Category: swarm intelligence

Join the crowd with swarm intelligence

A shoal of fish crammed into a cylindrical tank.
Image by Paul Sloane from Pixabay

Next time you are in a large crowd, look around you: all those people moving together, and mostly not bumping into each other. How does it happen? Flocks of birds and schools of fish are also examples of this ‘swarm intelligence’. Computer Scientists have been inspired by this behaviour to come up with new solutions to really difficult problems.
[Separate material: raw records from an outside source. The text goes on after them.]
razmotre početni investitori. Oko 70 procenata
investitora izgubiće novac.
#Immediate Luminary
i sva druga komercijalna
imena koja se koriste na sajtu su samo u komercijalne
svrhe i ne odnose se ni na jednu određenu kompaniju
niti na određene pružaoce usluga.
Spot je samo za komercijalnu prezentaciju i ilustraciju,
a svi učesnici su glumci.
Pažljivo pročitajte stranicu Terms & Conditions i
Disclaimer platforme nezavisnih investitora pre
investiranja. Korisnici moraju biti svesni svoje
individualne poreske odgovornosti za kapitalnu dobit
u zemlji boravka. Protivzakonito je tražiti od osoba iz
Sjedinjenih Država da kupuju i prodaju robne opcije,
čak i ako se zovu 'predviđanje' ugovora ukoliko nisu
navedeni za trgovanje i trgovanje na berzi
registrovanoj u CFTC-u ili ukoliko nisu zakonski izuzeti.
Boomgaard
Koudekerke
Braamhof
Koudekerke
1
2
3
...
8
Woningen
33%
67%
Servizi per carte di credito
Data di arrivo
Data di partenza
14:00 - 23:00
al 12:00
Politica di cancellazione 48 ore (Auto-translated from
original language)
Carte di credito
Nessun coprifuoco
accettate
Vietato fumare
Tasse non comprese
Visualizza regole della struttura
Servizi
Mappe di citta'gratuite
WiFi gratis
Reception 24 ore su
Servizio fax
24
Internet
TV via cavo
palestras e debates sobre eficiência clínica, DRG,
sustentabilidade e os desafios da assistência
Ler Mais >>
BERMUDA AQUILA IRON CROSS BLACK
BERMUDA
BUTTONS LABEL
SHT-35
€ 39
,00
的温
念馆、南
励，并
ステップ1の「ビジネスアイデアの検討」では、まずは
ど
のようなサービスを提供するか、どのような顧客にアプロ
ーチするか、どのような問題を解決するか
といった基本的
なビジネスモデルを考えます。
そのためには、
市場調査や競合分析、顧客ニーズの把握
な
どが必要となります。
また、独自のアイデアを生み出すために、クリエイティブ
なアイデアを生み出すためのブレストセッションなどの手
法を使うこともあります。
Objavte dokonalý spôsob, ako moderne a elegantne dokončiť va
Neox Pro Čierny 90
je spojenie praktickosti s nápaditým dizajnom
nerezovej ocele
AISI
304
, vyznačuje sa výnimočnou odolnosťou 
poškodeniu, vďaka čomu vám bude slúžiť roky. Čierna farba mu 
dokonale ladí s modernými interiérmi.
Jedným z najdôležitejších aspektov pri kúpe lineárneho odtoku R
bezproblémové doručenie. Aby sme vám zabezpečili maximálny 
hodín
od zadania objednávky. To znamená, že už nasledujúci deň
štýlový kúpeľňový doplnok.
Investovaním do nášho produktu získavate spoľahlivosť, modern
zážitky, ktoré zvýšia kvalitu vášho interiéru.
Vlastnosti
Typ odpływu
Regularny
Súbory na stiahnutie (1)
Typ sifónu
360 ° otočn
Swarming behaviour requires the individuals (birds, fish or people) to have a set of rules about how to interact with the individuals nearest to them. These so-called ‘local’ rules are all that’s needed to give rise to the overall or ‘global’ behaviour of the swarm. We adjust our individual behaviour according to our current state but also the current state of those around us. If I want to turn left then I do it slowly so that others in the crowd can be aware of it and also start to turn. I know what I am doing and I know what they are doing. This is how information makes its way from the edges of the crowd to the centre and vice versa.

A swarm is born

The way a crowd or swarm interacts can be explained with simple maths. This maths is a way of approximating the complex psychological behaviour of all the individuals on the basis of local and global rules. Back in 1995 James Kennedy, a research psychologist, and Computer Scientist Russ Eberhart, having been inspired by the study of bird flocking behaviour by biologist Frank Heppner, realised that this swarm intelligence could be used to solve difficult computer problems. The result was a technique called Particle Swarm Optimisation (PSO).

Travel broadens the mind

An optimisation problem is one where you have a range of options to choose from and you want to know the best solution. One of the classic problems is called ‘The travelling salesperson’ problem. You work for a company and have to deliver packages to say 12 towns. You look at the map. There are many different routes to take, but which is the one that will let you visit all 12 towns using the least petrol? Here the choices are the order in which you visit the towns, and the constraint is that you want to do the least driving. You could have a guess, select the towns in a random order and work out how far you’d have to travel to visit them in this order. You then try another route through all 12 and see if it takes less mileage, and so on. Phew! It could take a long time to work out all the possible routes for 12 towns to see which was best. Now imagine your company grows and you have to deliver to 120 towns or 1200 towns. You would spend all your time with the maps trying to come up with the cheapest solutions. There must be a better way? Well actually simple as this problem seems it’s an example of a set of computational problems known as NP-Complete problems and it’s not easy to solve! You need some guidance to help you through and that’s where swarm optimisation come in. It’s an example of a so-called metaheuristic algorithm: a sort of ‘general rule of thumb’ to help solve these types of problem. It won’t always work unless you have infinite time but it’s better than just trying random solutions. So how does swarm optimisation work here?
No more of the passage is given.